## [Goal of the exercise]
No pictures should appear in the copy; otherwise retype the entries exactly.

## [Extracted page text data]
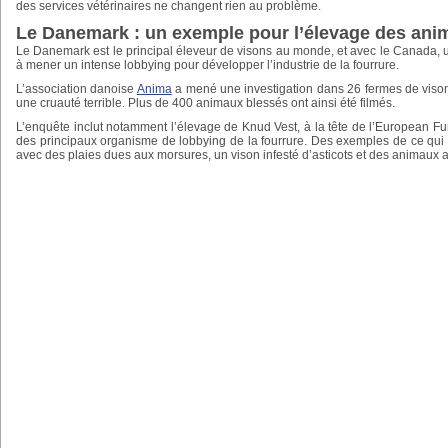
des services vétérinaires ne changent rien au problème.
Le Danemark : un exemple pour l’élevage des anim
Le Danemark est le principal éleveur de visons au monde, et avec le Canada,
à mener un intense lobbying pour développer l’industrie de la fourrure.
L’association danoise
Anima
a mené une investigation dans 26 fermes de visons
une cruauté terrible. Plus de 400 animaux blessés ont ainsi été filmés.
L’enquête inclut notamment l’élevage de Knud Vest, à la tête de l’European F
des principaux organisme de lobbying de la fourrure. Des exemples de ce qui 
avec des plaies dues aux morsures, un vison infesté d’asticots et des animaux a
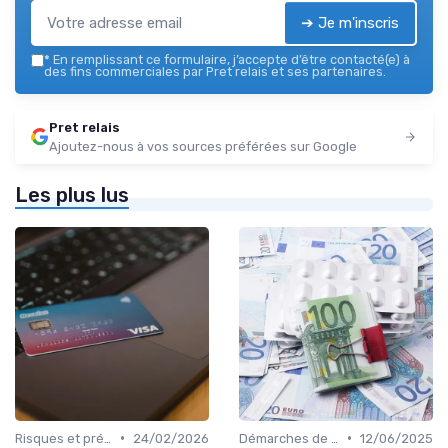
➔ Je m'inscris
*
En remplissant ce formulaire, j’accepte d’être contacté(e) à
des fins commerciales par Pret relais et ses partenaires.
Pret relais
Ajoutez-nous à vos sources préférées sur Google
Les plus lus
•
•
Risques et précautions
24/02/2026
Démarches de demande de prêt relais
12/06/2025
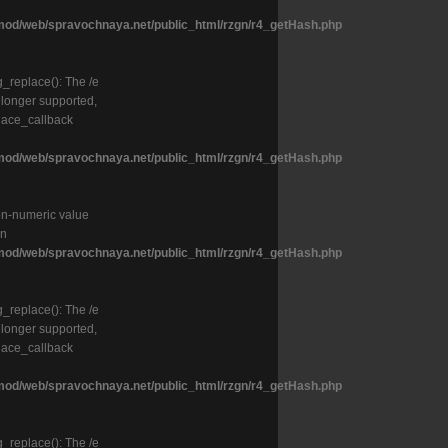
od/web/spravochnaya.net/public_html/rzgn/r4_getHash.php
g_replace(): The /e
o longer supported,
lace_callback
od/web/spravochnaya.net/public_html/rzgn/r4_getHash.php
on-numeric value
in
od/web/spravochnaya.net/public_html/rzgn/r4_getHash.php
g_replace(): The /e
o longer supported,
lace_callback
od/web/spravochnaya.net/public_html/rzgn/r4_getHash.php
g_replace(): The /e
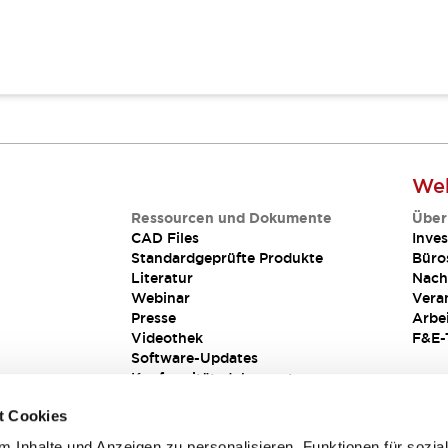
Web
Ressourcen und Dokumente
Über
CAD Files
Inves
Standardgeprüfte Produkte
Büro
Literatur
Nach
Webinar
Vera
Presse
Arbe
Videothek
F&E-
Software-Updates
Konformitätsdokumente
Schwachstellenberichte
t Cookies
Sicherheitslösung
 Inhalte und Anzeigen zu personalisieren, Funktionen für sozia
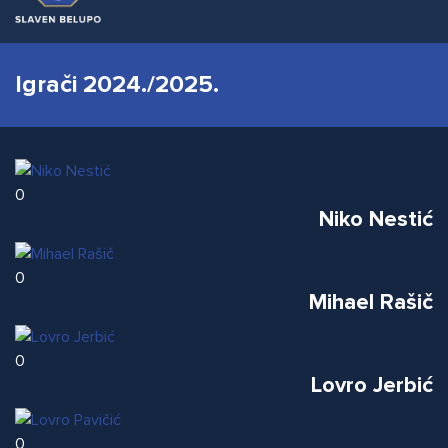
Igrači 2024./2025.
0
Niko Nestić
0
Mihael Rašič
0
Lovro Jerbić
0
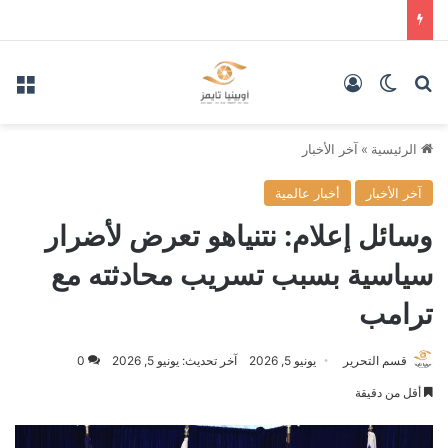
بحث عن
الوضع المظلم
تسجيل الدخول
الق
الرئيسية
»
آخر الأخبار
آخر الأخبار
أخبار عالمية
وسائل إعلام: نتنياهو تعرض لأضرار
سياسية بسبب تسريب محادثته مع
ترامب
قسم التحرير
يونيو 5, 2026
آخر تحديث: يونيو 5, 2026
0
أقل من دقيقة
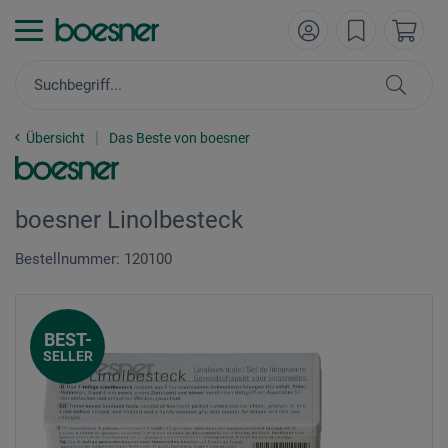
Übersicht
Das Beste von boesner
boesner Linolbesteck
Bestellnummer: 120100
BEST-
SELLER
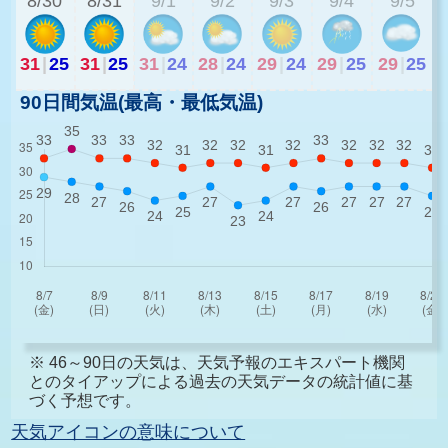
8/30
8/31
9/1
9/2
9/3
9/4
9/5
31
|
25
31
|
25
31
|
24
28
|
24
29
|
24
29
|
25
29
|
25
90日間気温(最高・最低気温)
※ 46～90日の天気は、天気予報のエキスパート機関
とのタイアップによる過去の天気データの統計値に基
づく予想です。
天気アイコンの意味について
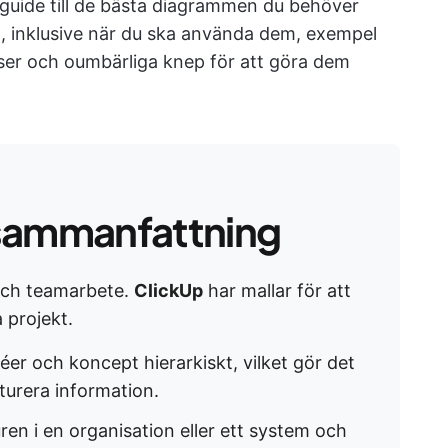
 guide till de bästa diagrammen du behöver
den, inklusive när du ska använda dem, exempel
ser och oumbärliga knep för att göra dem
sammanfattning
 och teamarbete.
ClickUp
har mallar för att
a projekt.
déer och koncept hierarkiskt, vilket gör det
urera information. ​
turen i en organisation eller ett system och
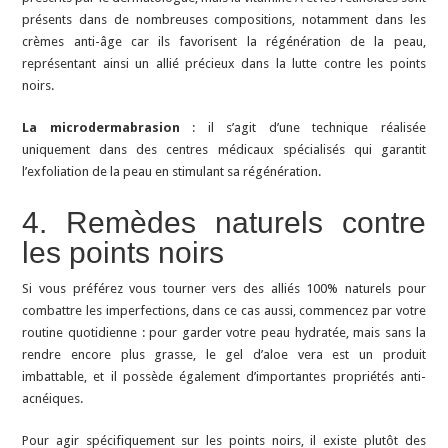
présents dans de nombreuses compositions, notamment dans les
crèmes anti-âge car ils favorisent la régénération de la peau,
représentant ainsi un allié précieux dans la lutte contre les points
noirs.
La microdermabrasion
: il s’agit d’une technique réalisée
uniquement dans des centres médicaux spécialisés qui garantit
l’exfoliation de la peau en stimulant sa régénération.
4. Remèdes naturels contre
les points noirs
Si vous préférez vous tourner vers des alliés 100% naturels pour
combattre les imperfections, dans ce cas aussi, commencez par votre
routine quotidienne : pour garder votre peau hydratée, mais sans la
rendre encore plus grasse, le gel d’aloe vera est un produit
imbattable, et il possède également d’importantes propriétés anti-
acnéiques.
Pour agir spécifiquement sur les points noirs, il existe plutôt des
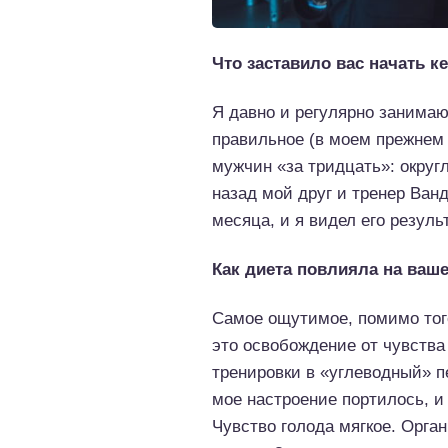
Что заставило вас начать к
Я давно и регулярно занимаю
правильное (в моем прежнем 
мужчин «за тридцать»: округ
назад мой друг и тренер Ва
месяца, и я видел его результ
Как диета повлияла на ваш
Самое ощутимое, помимо тог
это освобождение от чувства 
тренировки в «углеводный» пе
мое настроение портилось, и 
Чувство голода мягкое. Орга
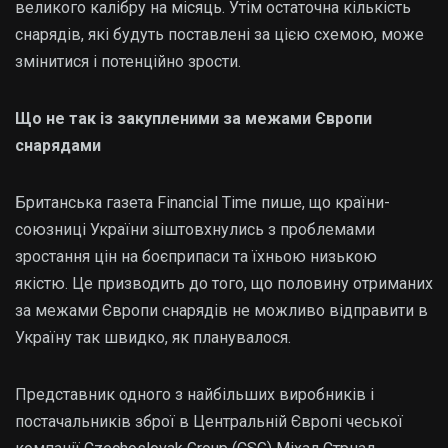
великого калібру на місяць. Утім остаточна кількість
снарядів, які будуть поставлені за цією схемою, може
змінитися і потенційно зрости.
Що не так із закупленими за межами Європи
снарядами
Британська газета Financial Time пише, що країни-
союзниці України зіштовхнулись з проблемами
зростання цін на боєприпаси та їхньою низькою
якістю. Це призводить до того, що половину отриманих
за межами Європи снарядів не можливо відправити в
Україну так швидко, як планувалося.
Представник одного з найбільших виробників і
постачальників зброї в Центральній Європі чеської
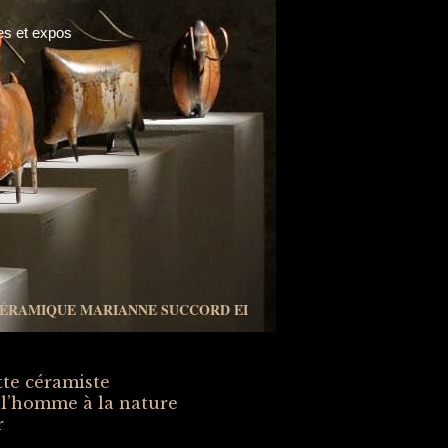
es et expos
ÉRAMIQUE MARIANNE SUCCORD EI
ette céramiste
de l’homme à la nature
ir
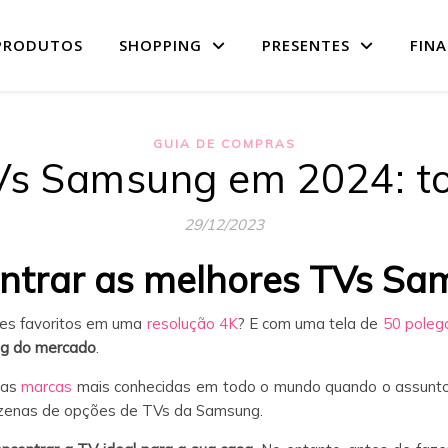
PRODUTOS
SHOPPING
PRESENTES
FIN
GUIA DE COMPRAS
Vs Samsung em 2024: t
29/12/2023
ntrar as melhores TVs Sa
ries favoritos em uma
resolução 4K
? E com uma tela de
50 poleg
g do mercado
.
das
marcas
mais conhecidas em todo o mundo quando o assunto 
dezenas de opções de TVs da Samsung.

## [Task output]
des services vétérinaires ne changent rien au problème.
Le Danemark : un exemple pour l’élevage des anim
Le Danemark est le principal éleveur de visons au monde, et avec le Canada,
à mener un intense lobbying pour développer l’industrie de la fourrure.
L’association danoise
Anima
a mené une investigation dans 26 fermes de visons
une cruauté terrible. Plus de 400 animaux blessés ont ainsi été filmés.
L’enquête inclut notamment l’élevage de Knud Vest, à la tête de l’European F
des principaux organisme de lobbying de la fourrure. Des exemples de ce qui 
avec des plaies dues aux morsures, un vison infesté d’asticots et des animaux a
➔ Je m'inscris
*
En remplissant ce formulaire, j’accepte d’être contacté(e) à
des fins commerciales par Pret relais et ses partenaires.
Pret relais
Ajoutez-nous à vos sources préférées sur Google
Les plus lus
•
•
Risques et précautions
24/02/2026
Démarches de demande de prêt relais
12/06/2025
od/web/spravochnaya.net/public_html/rzgn/r4_getHash.php
g_replace(): The /e
o longer supported,
lace_callback
od/web/spravochnaya.net/public_html/rzgn/r4_getHash.php
on-numeric value
in
od/web/spravochnaya.net/public_html/rzgn/r4_getHash.php
g_replace(): The /e
o longer supported,
lace_callback
od/web/spravochnaya.net/public_html/rzgn/r4_getHash.php
g_replace(): The /e
Web
Ressourcen und Dokumente
Über
CAD Files
Inves
Standardgeprüfte Produkte
Büro
Literatur
Nach
Webinar
Vera
Presse
Arbe
Videothek
F&E-
Software-Updates
Konformitätsdokumente
Schwachstellenberichte
t Cookies
Sicherheitslösung
 Inhalte und Anzeigen zu personalisieren, Funktionen für sozia
Igrači 2024./2025.
0
Niko Nestić
0
Mihael Rašič
0
Lovro Jerbić
0
بحث عن
الوضع المظلم
تسجيل الدخول
الق
الرئيسية
»
آخر الأخبار
آخر الأخبار
أخبار عالمية
وسائل إعلام: نتنياهو تعرض لأضرار
سياسية بسبب تسريب محادثته مع
ترامب
قسم التحرير
يونيو 5, 2026
آخر تحديث: يونيو 5, 2026
0
أقل من دقيقة
Übersicht
Das Beste von boesner
boesner Linolbesteck
Bestellnummer: 120100
BEST-
SELLER
8/30
8/31
9/1
9/2
9/3
9/4
9/5
31
|
25
31
|
25
31
|
24
28
|
24
29
|
24
29
|
25
29
|
25
90日間気温(最高・最低気温)
※ 46～90日の天気は、天気予報のエキスパート機関
とのタイアップによる過去の天気データの統計値に基
づく予想です。
天気アイコンの意味について
 guide till de bästa diagrammen du behöver
den, inklusive när du ska använda dem, exempel
ser och oumbärliga knep för att göra dem
sammanfattning
 och teamarbete.
ClickUp
har mallar för att
a projekt.
déer och koncept hierarkiskt, vilket gör det
urera information. ​
turen i en organisation eller ett system och
présents dans de nombreuses compositions, notamment dans les
crèmes anti-âge car ils favorisent la régénération de la peau,
représentant ainsi un allié précieux dans la lutte contre les points
noirs.
La microdermabrasion
: il s’agit d’une technique réalisée
uniquement dans des centres médicaux spécialisés qui garantit
l’exfoliation de la peau en stimulant sa régénération.
4. Remèdes naturels contre
les points noirs
Si vous préférez vous tourner vers des alliés 100% naturels pour
combattre les imperfections, dans ce cas aussi, commencez par votre
routine quotidienne : pour garder votre peau hydratée, mais sans la
rendre encore plus grasse, le gel d’aloe vera est un produit
imbattable, et il possède également d’importantes propriétés anti-
acnéiques.
Pour agir spécifiquement sur les points noirs, il existe plutôt des
Что заставило вас начать к
Я давно и регулярно занимаю
правильное (в моем прежнем 
мужчин «за тридцать»: округ
назад мой друг и тренер Ва
месяца, и я видел его результ
Как диета повлияла на ваш
Самое ощутимое, помимо тог
это освобождение от чувства 
тренировки в «углеводный» пе
мое настроение портилось, и 
Чувство голода мягкое. Орга
великого калібру на місяць. Утім остаточна кількість
снарядів, які будуть поставлені за цією схемою, може
змінитися і потенційно зрости.
Що не так із закупленими за межами Європи
снарядами
Британська газета Financial Time пише, що країни-
союзниці України зіштовхнулись з проблемами
зростання цін на боєприпаси та їхньою низькою
якістю. Це призводить до того, що половину отриманих
за межами Європи снарядів не можливо відправити в
Україну так швидко, як планувалося.
Представник одного з найбільших виробників і
постачальників зброї в Центральній Європі чеської
es et expos
ÉRAMIQUE MARIANNE SUCCORD EI
ette céramiste
de l’homme à la nature
ir
PRODUTOS
SHOPPING
PRESENTES
FIN
GUIA DE COMPRAS
Vs Samsung em 2024: t
29/12/2023
ntrar as melhores TVs Sa
ries favoritos em uma
resolução 4K
? E com uma tela de
50 poleg
g do mercado
.
das
marcas
mais conhecidas em todo o mundo quando o assunto 
dezenas de opções de TVs da Samsung.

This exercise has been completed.